Gene expression profiling
Nucleic acids were extracted from tonsil specimens (Supplementary Fig. 3b) and PBMCs (patients 1 to 3 in Supplementary Fig. 4c) using AllPrep DNA/RNA Mini kits (Qiagen). For FL specimens (Fig. 2i, Fig. 3c), total RNA and genomic DNA were prepared and stored using TRIzol and RNeasy Midi Kits (Qiagen). Sufficient nucleic acid was confirmed for 80% of archival FL specimens after quality control assessment of a subset of these patients. Total RNA from FL samples was linearly amplified (3′ IVT Express, Affymetrix) prior to microarray hybridization. For all above samples, total cellular RNA (at least 300 ng) was assessed for yield (NanoDrop 2000, Thermo Scientific), and quality (2100 Bioanalyzer, Agilent), and cRNA was hybridized to HGU133 Plus 2.0 microarrays (Affymetrix) according to the manufacturer’s protocol.
Two additional cohorts of PBMCs were analyzed in this study (Fig. 3a,b). For the first cohort (n = 20 subjects; Fig. 3a), PBMCs (~1×106 viable cells per mL) were collected in 1 mL TRIzol (Invitrogen) and stored at −80 °C until use. Total RNA was isolated according to the TRIzol protocol (Invitrogen). Total RNA yield was assessed using the Thermo Scientific NanoDrop 1000 micro-volume spectrophotometer (absorbance at 260 nm and the ratio of 260/280 and 260/230). RNA integrity was assessed using a Bioanalyzer NANO Lab-on-a-Chip instrument (Agilent). Biotinylated, amplified antisense complementary RNA (cRNA) targets were prepared from 200 to 250 ng of total RNA using the Illumina RNA amplification kit (Life Technologies), and 750 ng of labeled cRNA was hybridized overnight to Human HT-12 V4 BeadChip arrays (Illumina).
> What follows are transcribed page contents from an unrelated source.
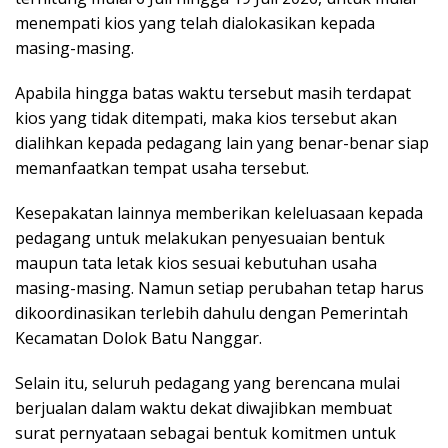
menempati kios yang telah dialokasikan kepada
masing-masing.
Apabila hingga batas waktu tersebut masih terdapat
kios yang tidak ditempati, maka kios tersebut akan
dialihkan kepada pedagang lain yang benar-benar siap
memanfaatkan tempat usaha tersebut.
Kesepakatan lainnya memberikan keleluasaan kepada
pedagang untuk melakukan penyesuaian bentuk
maupun tata letak kios sesuai kebutuhan usaha
masing-masing. Namun setiap perubahan tetap harus
dikoordinasikan terlebih dahulu dengan Pemerintah
Kecamatan Dolok Batu Nanggar.
Selain itu, seluruh pedagang yang berencana mulai
berjualan dalam waktu dekat diwajibkan membuat
surat pernyataan sebagai bentuk komitmen untuk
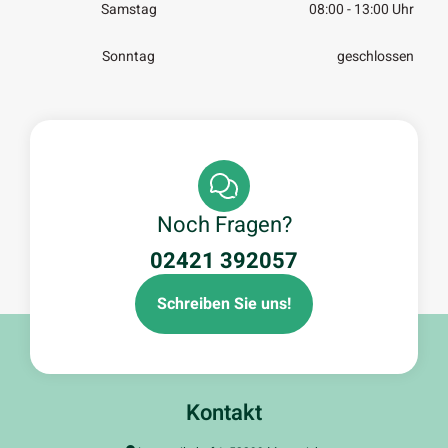
Samstag
08:00 - 13:00 Uhr
Sonntag
geschlossen
Noch Fragen?
02421 392057
Schreiben Sie uns!
Kontakt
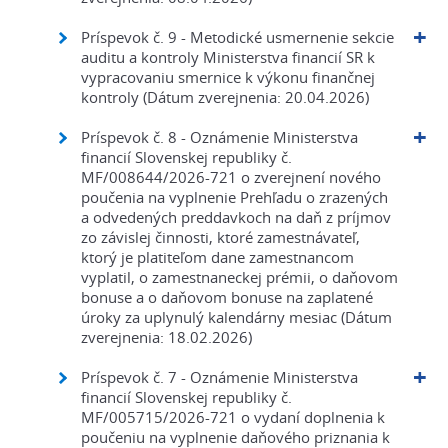
Príspevok č. 9 - Metodické usmernenie sekcie
auditu a kontroly Ministerstva financií SR k
vypracovaniu smernice k výkonu finančnej
kontroly (Dátum zverejnenia: 20.04.2026)
Príspevok č. 8 - Oznámenie Ministerstva
financií Slovenskej republiky č.
MF/008644/2026-721 o zverejnení nového
poučenia na vyplnenie Prehľadu o zrazených
a odvedených preddavkoch na daň z príjmov
zo závislej činnosti, ktoré zamestnávateľ,
ktorý je platiteľom dane zamestnancom
vyplatil, o zamestnaneckej prémii, o daňovom
bonuse a o daňovom bonuse na zaplatené
úroky za uplynulý kalendárny mesiac (Dátum
zverejnenia: 18.02.2026)
Príspevok č. 7 - Oznámenie Ministerstva
financií Slovenskej republiky č.
MF/005715/2026-721 o vydaní doplnenia k
poučeniu na vyplnenie daňového priznania k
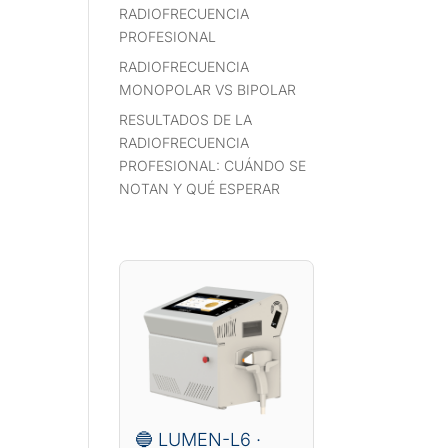
RADIOFRECUENCIA
PROFESIONAL
RADIOFRECUENCIA
MONOPOLAR VS BIPOLAR
RESULTADOS DE LA
RADIOFRECUENCIA
PROFESIONAL: CUÁNDO SE
NOTAN Y QUÉ ESPERAR
🔵 LUMEN-L6 ·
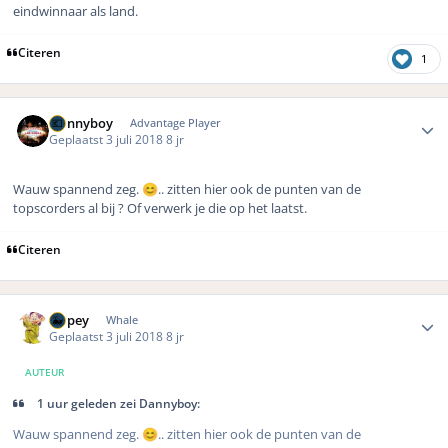
eindwinnaar als land.
Citeren
1
Author stats
Dannyboy
Advantage Player
Geplaatst
3 juli 2018
8 jr
Wauw spannend zeg.
.. zitten hier ook de punten van de
😊
topscorders al bij ? Of verwerk je die op het laatst.
Citeren
Author stats
Dopey
Whale
Geplaatst
3 juli 2018
8 jr
AUTEUR
1 uur geleden zei Dannyboy:
Wauw spannend zeg.
.. zitten hier ook de punten van de
😊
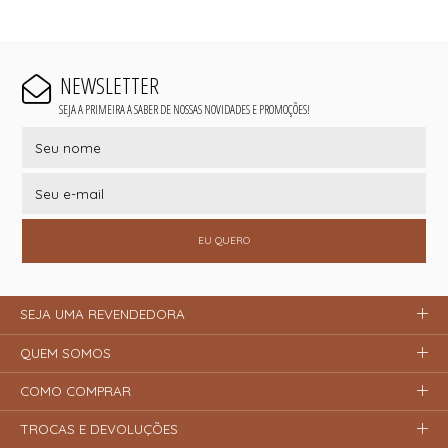
NEWSLETTER
SEJA A PRIMEIRA A SABER DE NOSSAS NOVIDADES E PROMOÇÕES!
EU QUERO
SEJA UMA REVENDEDORA
QUEM SOMOS
COMO COMPRAR
TROCAS E DEVOLUÇÕES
The arrays were then washed, blocked, stained and scanned on an Illumina BeadStation 500 following the manufacturer’s protocols. GenomeStudio software version 1.9.0 (Illumina) was used to generate signal intensity values from the scans. For the second cohort (Fig. 3b), PBMCs (1.4×106 to 4.0×106 cells per mL) from six healthy male adults were isolated and prepared as described in Supplementary Note and then frozen at −80 °C until use. Total cellular RNA ≥300 ng) was isolated from these six subjects along with viably preserved PBMCs from patient 4 (Supplementary Fig. 4c) using RNeasy Mini Kit (Qiagen) and assessed for yield (NanoDrop 2000, Thermo Scientific), and quality (2100 Bioanalyzer, Agilent). Total RNA was linearly amplified (3′ IVT Express, Affymetrix), and cRNA was hybridized to HGU133A microarrays (Affymetrix) according to the manufacturer’s protocol.
Overview of CIBERSORT
Deconvolution model
A variety of GEP deconvolution methods have been proposed, most of which model an mRNA mixture m by a system of linear equations, corresponding to a weighted sum of cell type-specific GEPs3–9,12,13,17,19. Let B denote a GEP signature matrix and let f denote a vector consisting of the unknown fractions of each cell type in the mixture. Then the problem of GEP deconvolution can be represented by m = f x B, provided that B contains more marker genes than cell types (i.e., the system is overdetermined4). The preponderance of genes in whole transcriptome studies renders this requirement trivial in practice. If the linearity argument is biologically plausible, as previous studies imply4,12,13,20, then genes with expression profiles enriched in each cell type can be leveraged to impute unknown cell fractions from mixture profiles5.
Signature matrix
Matrices of cell-specific expression signatures—termed base or basis matrices in prior studies4,5,19—can be obtained by differential expression analysis of purified or enriched cell populations. Gene signature matrices can be made more robust by minimizing an inherent matrix property called the condition number, which measures the stability of the linear system to input variation or noise4,5. In this work, we measure signature matrix stability via the 2-norm condition number, calculated with the kappa function in R. The specific steps used to build LM22 are described in ‘LM22 signature matrix’.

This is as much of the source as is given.